E quando não é ainda hora de correr, pois correr vai nos tirar a força de que precisamos para analisar os desvios e os obstáculos, nos agarramos à pedaços de pau que nos servirão de amparo às pernas cansadas. Nos agarramos à conversas com árvores e bichos para não sucumbir ao desespero da solidão e criamos toda a espécie de subterfúgios para aliviar os ferimentos que uma jornada em terreno inóspito pode ocasionar.
Ou podemos ir em busca das pontes que nos levarão à outro lugar.
Talvez parecido, mas não mais o mesmo depois de ter sido interrompido por águas que o obrigaram a se modificar.
As bengalas, a abstração da realidade dolorida com recursos que estão naquele momento à nossa disposição são formas válidas de conseguir se manter forte em uma jornada que se tornou adversa.
Porém, elas podem aliviar enquanto temporárias, enquanto não estivermos prontos para ter a coragem de, finalmente, ir em busca das travessias.
Se forem um recurso permanente na intenção de retardar para sempre as dores de uma mudança, podem se tornar hábitos destrutivos, infelizes, obsessivos e auto destrutivos. Podemos nos tornar pessoas destrutivas, infelizes, obsessivas e auto destrutivas também.
Os recursos no alivio da dor são válidos quando vemos neles uma forma de aplacar a dor de uma caminhada difícil, mas são inúteis se, na dificuldade, não tivermos o discernimento de perceber que o trajeto será para sempre o mesmo enquanto não tivermos a coragem de atravessar.
Ou não.
Pois existem atalhos, bifurcações e curvas que nos tiram das pedras sem nos tirar do caminho.

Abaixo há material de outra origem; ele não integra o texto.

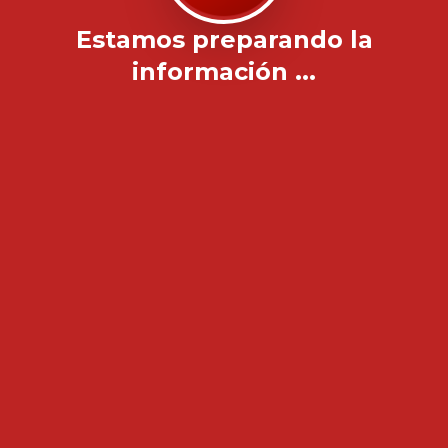
Estamos preparando la
información ...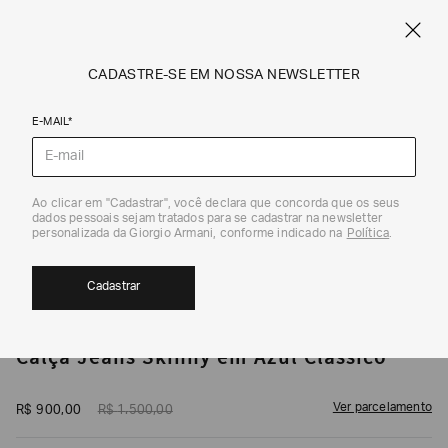
CUPOM SALE10: +10% OFF ADICIONAL NAS EXCLUSIVIDADES ONLINE
EM SALE A|X
ARMANI.COM.BR
0
CADASTRE-SE EM NOSSA NEWSLETTER
E-MAIL*
Jeans
1
/
4
Ao clicar em "Cadastrar", você declara que concorda que os seus
dados pessoais sejam tratados para se cadastrar na newsletter
40%
personalizada da Giorgio Armani, conforme indicado na
Política
.
Cadastrar
ARMANI EXCHANGE
Calça Jeans Skinny em Azul Clássico
Ver parcelamento
R$
900
,
00
R$
1
.
500
,
00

Nos levam de volta à ele, mas em um cenário diferente, onde o próprio trajeto se torna diferente e onde os tropeços do passado nos fazem perceber o quão o caminho é gostoso de percorrer, afinal de contas.
E podemos não mais querer as pontes, mesmo elas existindo para sempre.
Mesmo sabendo que elas são feitas para atravessar.
O que é preciso, afinal, é sempre se engradecer, se regojizar e ser feliz na nossa caminhada que, um dia, chegará ao final.